→ **About this exercise**: Copy out every line of the records in which "motorkleding" can be found.

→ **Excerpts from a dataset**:
########################################
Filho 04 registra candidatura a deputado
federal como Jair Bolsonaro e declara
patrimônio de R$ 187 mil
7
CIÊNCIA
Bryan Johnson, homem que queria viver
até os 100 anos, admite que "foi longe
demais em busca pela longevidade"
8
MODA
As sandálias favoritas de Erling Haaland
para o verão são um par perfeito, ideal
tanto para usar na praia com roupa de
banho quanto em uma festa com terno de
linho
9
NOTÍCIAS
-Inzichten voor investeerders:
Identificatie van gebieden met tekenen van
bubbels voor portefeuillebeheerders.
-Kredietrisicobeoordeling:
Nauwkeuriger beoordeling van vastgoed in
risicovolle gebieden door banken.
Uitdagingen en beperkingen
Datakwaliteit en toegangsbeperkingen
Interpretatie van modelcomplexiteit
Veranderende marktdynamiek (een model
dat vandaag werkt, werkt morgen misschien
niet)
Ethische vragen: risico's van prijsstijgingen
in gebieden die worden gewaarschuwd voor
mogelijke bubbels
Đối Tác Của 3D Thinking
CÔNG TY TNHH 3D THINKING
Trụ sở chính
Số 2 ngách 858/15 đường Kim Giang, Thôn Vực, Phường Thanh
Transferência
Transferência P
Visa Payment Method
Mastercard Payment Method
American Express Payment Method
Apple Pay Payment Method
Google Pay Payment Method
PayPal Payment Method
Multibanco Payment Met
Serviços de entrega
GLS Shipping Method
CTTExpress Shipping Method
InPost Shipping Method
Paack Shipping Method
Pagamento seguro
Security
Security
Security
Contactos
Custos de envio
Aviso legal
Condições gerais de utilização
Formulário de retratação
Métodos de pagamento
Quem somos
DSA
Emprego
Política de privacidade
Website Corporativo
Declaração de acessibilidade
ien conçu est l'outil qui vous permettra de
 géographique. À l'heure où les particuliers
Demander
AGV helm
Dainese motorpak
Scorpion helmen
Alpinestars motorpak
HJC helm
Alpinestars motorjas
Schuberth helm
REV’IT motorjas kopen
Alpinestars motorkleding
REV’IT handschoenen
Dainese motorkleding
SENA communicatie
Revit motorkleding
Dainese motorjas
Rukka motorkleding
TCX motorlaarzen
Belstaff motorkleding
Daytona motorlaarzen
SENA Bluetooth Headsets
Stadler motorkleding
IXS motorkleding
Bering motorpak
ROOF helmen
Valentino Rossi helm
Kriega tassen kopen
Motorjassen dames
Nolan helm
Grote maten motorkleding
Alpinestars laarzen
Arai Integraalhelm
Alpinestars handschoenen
########################################
→ **Exercise output**:
Alpinestars motorkleding
Dainese motorkleding
Revit motorkleding
Rukka motorkleding
Belstaff motorkleding
Stadler motorkleding
IXS motorkleding
Grote maten motorkleding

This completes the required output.